“Where is home?” Amber asked.
She was a fellow backpacker I met in the bar of this really cool and cheap Central Hostel we stayed in Siem Reap, Cambodia. I was trying to enjoy a bottle of local Cambodian beer that night, before dozing off, which kinda tasted similar to our very own red horse. (Confession: I am not fond of beers – but I can if I love you and you enjoy beer and I am drinking with you. Also, if I’m broke to afford other liquors. And that night, I can only afford a bottle of beer) And I remember pausing for a good minute before responding “Manila, Philippines”. It is not that I am ashamed of my roots, nor I find it difficult to let people know that I am a Filipino – because for some Captain Obvious reasons, my physique can’t be denied of its’ roots, because I’m very much Pinoy. I have always been so proud of my brown skin, my round eyes, and my wavy hair, and has always been really prouder to letting people know how lovely and how happy our country is. But at the back of my head, and to my overthinking nature, I was stunned with the other idea of what constitutes as “home”.
I asked myself over that minute what she meant by home. How does one consider a place home, when you feel home can be anywhere?

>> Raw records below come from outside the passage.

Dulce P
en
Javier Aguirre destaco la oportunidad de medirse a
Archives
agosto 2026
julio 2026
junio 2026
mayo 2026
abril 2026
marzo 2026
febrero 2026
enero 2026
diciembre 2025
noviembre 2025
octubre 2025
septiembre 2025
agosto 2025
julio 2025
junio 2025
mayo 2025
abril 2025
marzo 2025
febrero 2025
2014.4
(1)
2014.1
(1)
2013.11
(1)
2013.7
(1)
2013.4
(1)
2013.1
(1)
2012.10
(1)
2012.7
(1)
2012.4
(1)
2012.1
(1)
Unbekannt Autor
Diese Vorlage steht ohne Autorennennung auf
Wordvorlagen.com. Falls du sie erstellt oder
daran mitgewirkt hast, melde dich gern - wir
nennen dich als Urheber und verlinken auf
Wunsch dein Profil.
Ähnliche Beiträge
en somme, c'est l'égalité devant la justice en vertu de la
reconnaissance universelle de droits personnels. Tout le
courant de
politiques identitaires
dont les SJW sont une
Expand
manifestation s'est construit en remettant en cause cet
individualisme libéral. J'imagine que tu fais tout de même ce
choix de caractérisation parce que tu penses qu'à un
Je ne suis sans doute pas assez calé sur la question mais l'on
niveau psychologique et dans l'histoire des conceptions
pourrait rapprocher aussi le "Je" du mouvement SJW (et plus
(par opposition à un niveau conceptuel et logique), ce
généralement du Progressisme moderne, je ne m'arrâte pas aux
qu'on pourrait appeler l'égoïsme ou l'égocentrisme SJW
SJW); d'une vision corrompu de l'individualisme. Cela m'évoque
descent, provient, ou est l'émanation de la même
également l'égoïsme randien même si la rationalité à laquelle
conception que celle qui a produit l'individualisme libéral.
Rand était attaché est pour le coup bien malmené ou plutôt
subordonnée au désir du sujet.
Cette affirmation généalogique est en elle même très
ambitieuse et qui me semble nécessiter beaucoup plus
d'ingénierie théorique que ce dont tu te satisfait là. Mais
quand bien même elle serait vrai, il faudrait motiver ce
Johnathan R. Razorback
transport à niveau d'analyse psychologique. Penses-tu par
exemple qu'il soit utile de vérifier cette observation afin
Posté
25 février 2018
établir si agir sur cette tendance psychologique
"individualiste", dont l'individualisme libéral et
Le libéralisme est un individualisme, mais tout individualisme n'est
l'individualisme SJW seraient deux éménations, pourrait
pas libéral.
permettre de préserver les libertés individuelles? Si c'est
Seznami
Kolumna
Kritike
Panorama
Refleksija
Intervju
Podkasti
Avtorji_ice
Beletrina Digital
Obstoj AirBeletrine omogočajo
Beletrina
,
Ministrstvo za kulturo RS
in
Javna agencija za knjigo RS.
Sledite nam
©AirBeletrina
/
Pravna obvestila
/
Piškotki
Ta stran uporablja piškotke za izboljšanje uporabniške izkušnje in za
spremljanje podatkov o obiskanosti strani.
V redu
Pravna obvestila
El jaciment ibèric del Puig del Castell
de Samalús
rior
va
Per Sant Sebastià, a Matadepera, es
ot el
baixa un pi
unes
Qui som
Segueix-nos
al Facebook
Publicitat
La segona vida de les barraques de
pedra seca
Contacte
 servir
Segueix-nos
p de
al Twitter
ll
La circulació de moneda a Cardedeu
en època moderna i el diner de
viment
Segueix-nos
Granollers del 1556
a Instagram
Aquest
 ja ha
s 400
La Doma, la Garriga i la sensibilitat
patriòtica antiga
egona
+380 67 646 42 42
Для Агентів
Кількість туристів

And is it possible that home can be in multiple places? Is it where you were born? Where you grew up? Where your love ones live? Or where you desire living in the future?
Cambodia is very known for its’ Angkor Wat. And first time tourists are kinda obliged to visit it. It’s a UNESCO heritage site, and the biggest religious monument in the world. And I can’t stop crying on the inside to have finally seen its’ beauty. Out of all the countries I have been, Cambodia really took a significant space in my heart – and I am sure no other place can take up that much space anymore (or maybe Prague, New York, and Grand Canyon – because I have also been daydreaming almost every day seeing them, and possibly visiting back multiple times).

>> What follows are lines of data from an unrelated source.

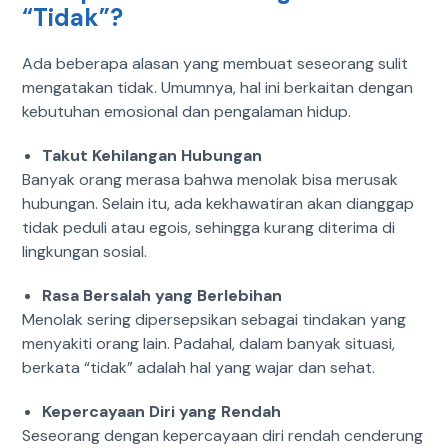
“Tidak”?
Ada beberapa alasan yang membuat seseorang sulit
mengatakan tidak. Umumnya, hal ini berkaitan dengan
kebutuhan emosional dan pengalaman hidup.
Takut Kehilangan Hubungan
Banyak orang merasa bahwa menolak bisa merusak
hubungan.
Selain itu, ada kekhawatiran akan dianggap
tidak peduli atau egois, sehingga kurang diterima di
lingkungan sosial.
Rasa Bersalah yang Berlebihan
Menolak sering dipersepsikan sebagai tindakan yang
menyakiti orang lain.
Padahal, dalam banyak situasi,
berkata “tidak” adalah hal yang wajar dan sehat.
Kepercayaan Diri yang Rendah
Seseorang dengan kepercayaan diri rendah cenderung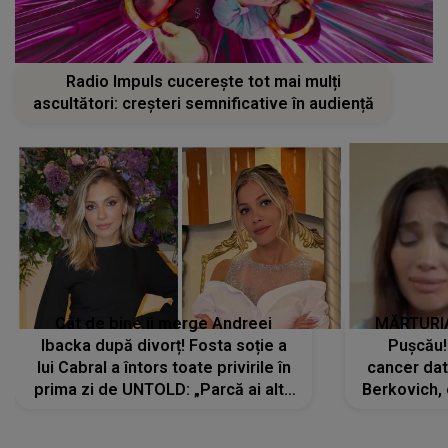
Radio Impuls cucerește tot mai mulți
ascultători: creșteri semnificative în audiență
Cât de bine îi merge Andreei
MĂRTURIA
Ibacka după divorț! Fosta soție a
Pușcău!
lui Cabral a întors toate privirile în
cancer dato
prima zi de UNTOLD: „Parcă ai altă
Berkovich, 
strălucire, emani putere,
accident ru
încredere, siguranță...”
Dacă nu 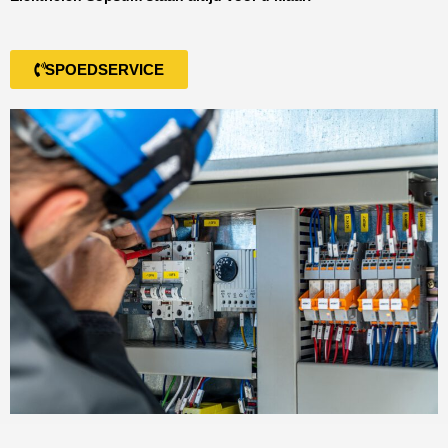
SPOEDSERVICE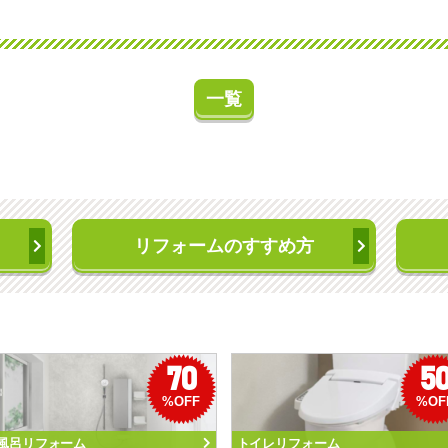
一覧
リフォームのすすめ方
70
5
%OFF
%OF
風呂リフォーム
トイレリフォーム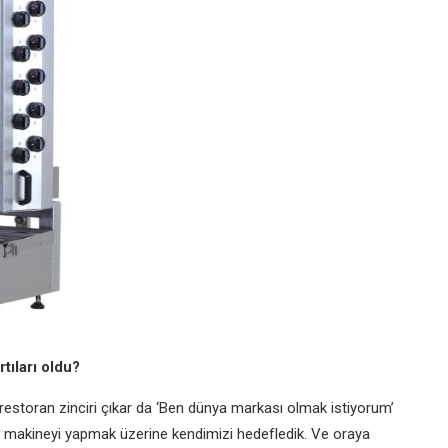
tıları oldu?
 restoran zinciri çıkar da ‘Ben dünya markası olmak istiyorum’
e o makineyi yapmak üzerine kendimizi hedefledik. Ve oraya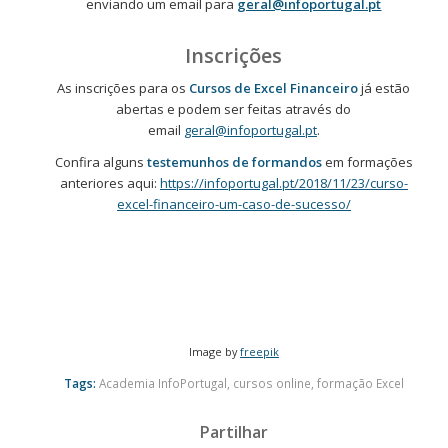
enviando um email para
geral@infoportugal.pt
Inscrições
As inscrições para os
Cursos de Excel Financeiro
já estão
abertas e podem ser feitas através do
email
geral@infoportugal.pt
.
Confira alguns
testemunhos de formandos
em formações
anteriores aqui:
https://infoportugal.pt/2018/11/23/curso-
excel-financeiro-um-caso-de-sucesso/
Image by
freepik
Tags:
Academia InfoPortugal
,
cursos online
,
formação Excel
Partilhar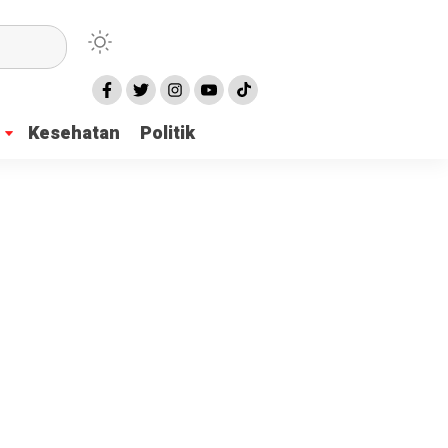
Kesehatan
Politik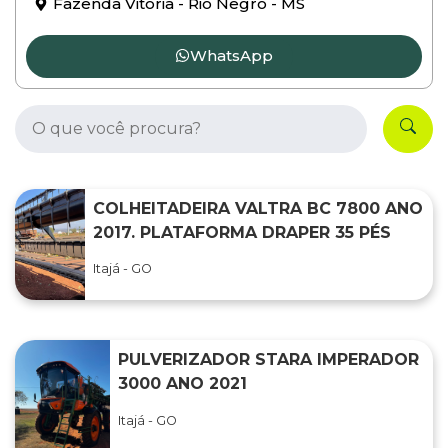
Fazenda Vitória - Rio Negro - MS
WhatsApp
COLHEITADEIRA VALTRA BC 7800 ANO
2017. PLATAFORMA DRAPER 35 PÉS
Itajá - GO
PULVERIZADOR STARA IMPERADOR
3000 ANO 2021
Itajá - GO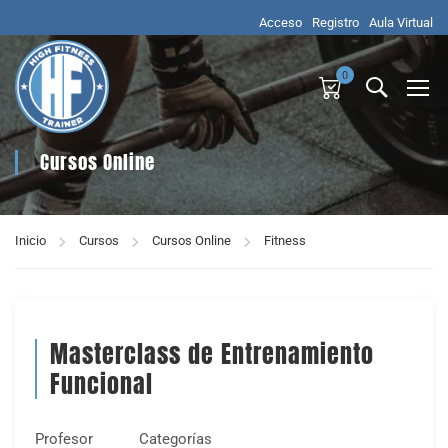
Acceso
Registro
Aula Virtual
0
Cursos Online
Inicio
Cursos
Cursos Online
Fitness
Masterclass de Entrenamiento
Funcional
Profesor
Categorías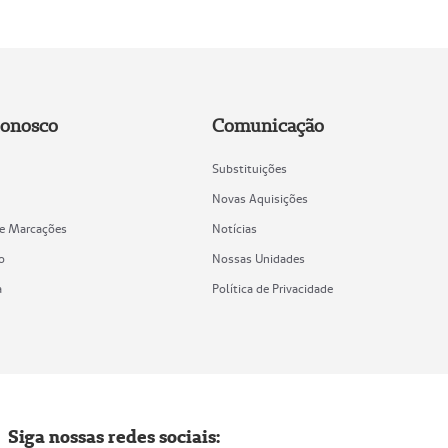
Conosco
Comunicação
Substituições
Novas Aquisições
de Marcações
Notícias
o
Nossas Unidades
a
Política de Privacidade
Siga nossas redes sociais:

It has always been one of my dreams to see Angkor Wat. I remember just looking at that beautiful scene in photographs taken by friends and people I see in the internet, and be astounded by the looks of it. It looked so unreal in the screen, and even looked more surreal in flesh. For a moment, I got scared by how unbelievably huge and historic it is. For that moment, there’s nothing more frightening than a dream come true. And as much as I would love to endlessly capture everything and take more photographs, I knew that I need to take a pause, feel it, and to just silently watch the golden rim slowly glimmer behind the beautiful monument. That moment made me realized an important lesson of patience. Years of wishing and working hard to see this gorgeous sight was all worth it – because beautiful things take time.
We spent almost the entire sunny day walking around, riding the tuk tuk (you will be needing to rent a tuk tuk for the entire day which was around 20USD) in visiting all temples we can see. It was very exhausting! And it is important to bring a liter of water at least to replace all the sweat you’d be having. To our surprise, one day pass, which we all thought was just for 20USD is already for 37USD. The cost didn’t hurt much because the view and the experience was all worth it anyway. In case you haven’t noticed, I have been mentioning USD in this paragraph. Cambodia does have their own currency which they call riel, however, they use USD in most transactions. Although money is in USD, Cambodia is still relatively cheap compared to other Asian countries I have been. Food has this very interesting feel, and since I was traveling on a budget, food I consumed are mostly those served on the street. Cheap (around 1.5-5USD) but good enough to still give you that Khmer tastebuds experience.
Amber and I shared almost same sentiments about Cambodia that night. We even both agreed that Cambodia is a very hospital country, making you feel at home. Amber was from California, but decided to find her fortune in South East Asia, and has been teaching English in Bangkok for a couple of months. She was in Cambodia for a short stay before heading to Vietnam. When I asked if she misses home, she said California is no longer home for her.
She said that home, as she learned from her journey so far, is not just the place where you were born. She said that it’s the place where you become yourself. All questions I asked myself before our conversation went deeper was answered. That’s when it hit me that where you come from now is much less important than where you are going. She’s right. Home can’t be just the place where you come from. Home would be whatever, or wherever, I have carried around me, and ultimately, a place where I could always, and would always want to go back to.